_WHAT IS REQUIRED_
For each line in the data that includes "fields", make a copy.

::: SUPPLIED RECORDS :::

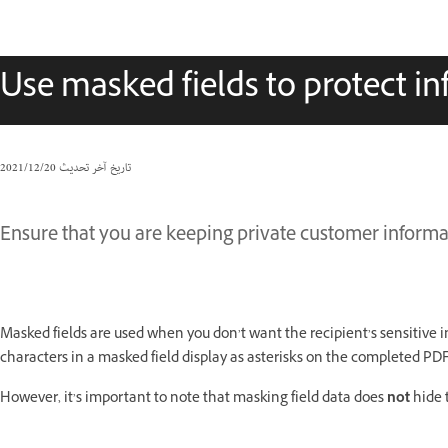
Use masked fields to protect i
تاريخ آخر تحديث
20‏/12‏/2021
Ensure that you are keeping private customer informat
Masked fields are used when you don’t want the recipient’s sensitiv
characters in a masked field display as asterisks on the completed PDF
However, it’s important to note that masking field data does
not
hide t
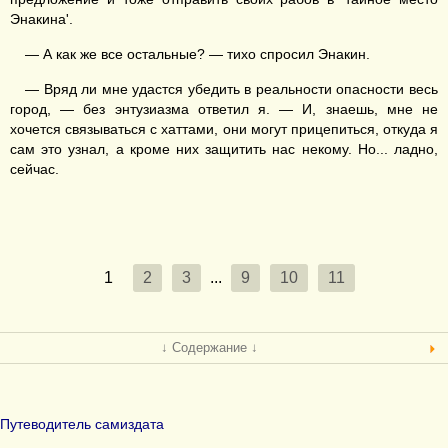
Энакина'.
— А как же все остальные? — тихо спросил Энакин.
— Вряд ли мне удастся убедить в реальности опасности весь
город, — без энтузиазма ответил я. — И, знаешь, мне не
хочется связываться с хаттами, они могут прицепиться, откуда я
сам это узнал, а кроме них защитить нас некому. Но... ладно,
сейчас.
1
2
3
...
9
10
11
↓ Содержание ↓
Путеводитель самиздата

:::

_COMPLETED EXERCISE_
Use masked fields to protect i
Masked fields are used when you don’t want the recipient’s sensitiv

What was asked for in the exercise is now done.